Over the years, the resolution of these tens of thousands of complaints has helped shape the Canada we know today. Closed-captioning on television is one example, as are the requirements that federal buildings, voting stations and automatic teller machines be accessible to people with disabilities. The resolution of other complaints enshrined the principle of equal pay for work of equal value and the right of female soldiers to serve in combat roles, with Canada becoming one of the first countries in the world to recognize that.
In almost all cases, important changes like these originated with discrimination complaints brought to the CHRC by ordinary citizens.

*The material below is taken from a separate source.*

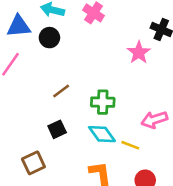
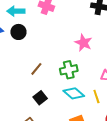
pink star: (139, 52) -> (83, 43), moved
yellow line: (130, 145) -> (96, 96), turned 64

When Parliament created the Canadian Human Rights Act and mandated the CHRC to administer it, it was with the vision of an inclusive society where everyone is valued and respected. Many challenges remain. Recent CHRC research documents significant gaps in the economic well-being of people with disabilities as well as Aboriginal families. Sexual harassment persists in many workplaces. And the stigma of mental illness remains a barrier to equality of opportunity for people with mental disabilities.
The CHRC's work complements the work of provincial and territorial human rights institutions tasked with ensuring that businesses and governments in their jurisdictions accommodate people's needs and treat all individuals fairly, with dignity and respect. Together with our judicial system, and the framework of the Canadian Charter of Rights and Freedoms, Canada's human rights commissions form the spinal column of a strong and effective system of protections of the civil and human rights of all Canadians.